**SOURCE INFORMATION:**
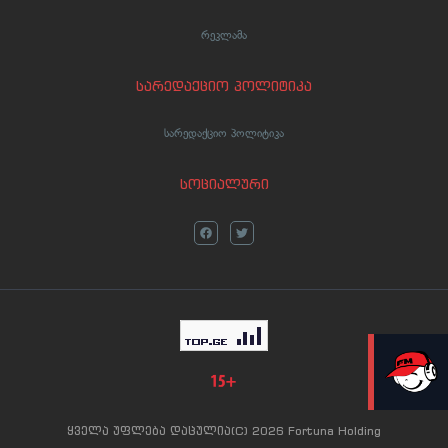
რეკლამა
სარედაქციო პოლიტიკა
სარედაქციო პოლიტიკა
სოციალური
LIVE
ყველა უფლება დაცულია(C) 2026 Fortuna Holding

**WHAT YOU NEED TO DO:** Reproduce the entire listing above precisely, but keep the images out.

**TASK RESPONSE:**
რეკლამა
სარედაქციო პოლიტიკა
სარედაქციო პოლიტიკა
სოციალური
LIVE
ყველა უფლება დაცულია(C) 2026 Fortuna Holding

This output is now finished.